Recorded data:
=-=-=

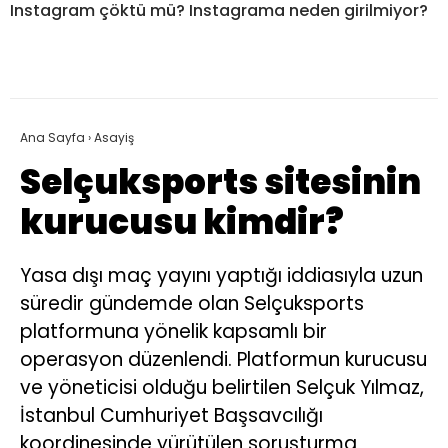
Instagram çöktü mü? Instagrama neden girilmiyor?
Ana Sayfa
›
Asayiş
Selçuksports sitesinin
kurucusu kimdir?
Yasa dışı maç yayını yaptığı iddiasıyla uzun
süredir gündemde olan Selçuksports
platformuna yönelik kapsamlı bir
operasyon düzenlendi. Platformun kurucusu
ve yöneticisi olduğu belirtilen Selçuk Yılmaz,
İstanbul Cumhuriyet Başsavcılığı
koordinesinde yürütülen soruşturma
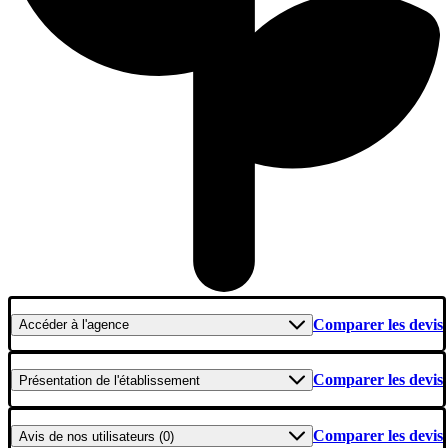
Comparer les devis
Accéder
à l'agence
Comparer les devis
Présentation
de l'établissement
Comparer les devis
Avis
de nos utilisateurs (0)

=-=-=

Try it:
Filter the entries and copy each line with "kurucusu".

Exercise solution:
kurucusu kimdir?
operasyon düzenlendi. Platformun kurucusu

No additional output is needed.